Tatsächlich manövrierte er den Wagen auf den Parkplatz vor Fanny’s Floral, das Geschäft neben meinem. Mit einem Lächeln auf dem Gesicht sprang er heraus.
„Ein schöner Tag heute“, sagte er und grinste noch breiter. Dieser Mann lächelte aus vollem Herzen, mit ganzer Seele, und er hat die ausdrucksvollsten blauen Augen, die ich jemals gesehen habe. Für mich sind sie wie ein Leuchtfeuer. Ich könnte schwören, dass ich diese Augen meilenweit sehen kann, so strahlend blau sind sie. „Hast du eine neue Lieferung für mich?“, wollte ich wissen.
„Ich bin die einzige Lieferung, die ich heute für dich habe. Und ich könnte ein paar Minuten erübrigen, wenn es Kaffee gibt.“
„Gibt es.“ Das gehörte zu unserem Ritual. Brad kam zweimal in der Woche im Laden vorbei, mit oder ohne Woll-Kartons – wenn er es schaffte, auch öfter. Er blieb nie besonders lange. Meist füllte er nur seine Thermoskanne mit Kaffee, nutzte die Gelegenheit, mir einen Kuss zu geben, und setzte so schnell wie möglich seine Runde fort. Wie immer folgte ich ihm also heute in den hinteren Raum und tat überrascht, als er mich umarmte. Ich liebe es, von ihm geküsst zu werden. Diesmal begann er damit, meine Stirn zu liebkosen, um dann mein Gesicht mit unzähligen Küssen zu bedecken, bis er meinen Mund erreichte. Seine Lippen auf meinen zu spüren, löste bei mir sofort ein Kribbeln im ganzen Körper aus. Er hat eine ganz besondere Wirkung auf mich – und das weiß er auch.
Brad hielt mich gerade lange genug fest, bis ich mein Gleichgewicht wiedergefunden hatte. Dann ließ er mich los und griff nach der Kaffeekanne. Mit gerunzelter Stirn drehte er sich zu mir um.
„Gibt es Probleme zwischen Margaret und Matt?“, wollte er wissen.
Ich wollte ihm gerade versichern, dass alles in Ordnung sei. Doch bevor ich einen Ton sagen konnte, hielt ich inne. Plötzlich wurde mir klar, dass ich keine Ahnung hatte. „Warum fragst du?“
„Wegen deiner Schwester“, flüsterte er. „Sie ist in letzter Zeit so komisch. Hast du das nicht auch schon bemerkt?“
Ich nickte. „Irgendetwas beschäftigt sie.“
Ich dachte darüber nach, wie sie vorhin unserer üblichen verbalen Auseinandersetzung ausgewichen war.

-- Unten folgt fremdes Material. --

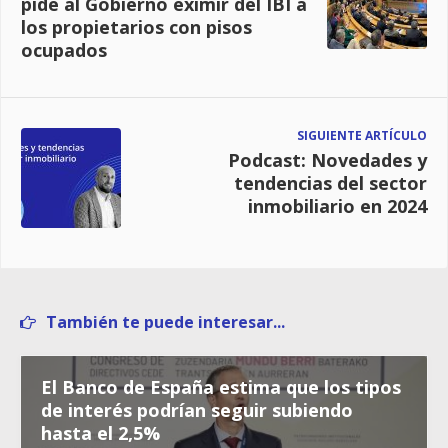
pide al Gobierno eximir del IBI a
los propietarios con pisos
ocupados
SIGUIENTE ARTÍCULO
Podcast: Novedades y
tendencias del sector
inmobiliario en 2024
También te puede interesar...
El Banco de España estima que los tipos
de interés podrían seguir subiendo
hasta el 2,5%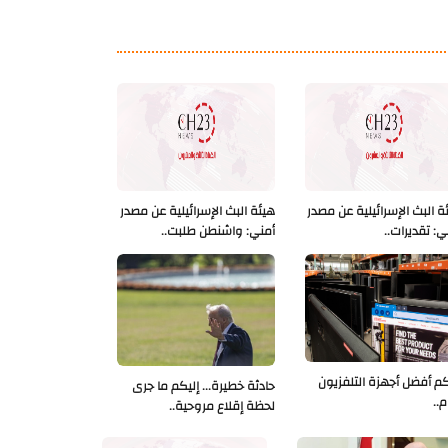
ة البث الإسرائيلية عن مصدر
هيئة البث الإسرائيلية عن مصدر
ي: تقديرات..
أمني: واشنطن طلبت..
كم أفضل أجهزة التلفزيون
حادثة خطيرة... إليكم ما جرى
م..
لحظة إقلاع مروحية..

„Soll ich mal mit ihr reden?“, erkundigte sich Brad und vergaß, leise zu sprechen.
Ich schwieg kurz, weil ich befürchtete, dass Margaret beleidigt wäre und ihn genauso anfahren würde wie mich. Aber dann überlegte ich es mir anders. Meine Schwester liebte ihn abgöttisch. Und wenn es jemanden gab, der ihre Schutzmauer überwinden konnte, dann er. „Vielleicht, aber nicht jetzt.“
„Wann denn?“
„Vielleicht sollten wir uns alle bald mal zusammensetzen.“
Brad schüttelte den Kopf. „Ich halte es für sinnvoller, wenn Matt nicht dabei wäre.“
„Stimmt.“ Ich nagte an meiner Unterlippe. „Hast du eine bessere Idee?“
Bevor er etwas darauf erwidern konnte, zog Margaret den Vorhang zum Hinterzimmer beiseite und funkelte uns verärgert an. Brad und ich blickten sie zweifellos so schuldbewusst an, wie wir uns fühlten.
„Hört mal zu, ihr zwei Turteltauben. Wenn ihr über mich reden wollt, dann schlage ich euch vor, nicht so laut zu sprechen.“ Dann ließ sie den Vorhang wieder los und stapfte zurück in den Verkaufsraum.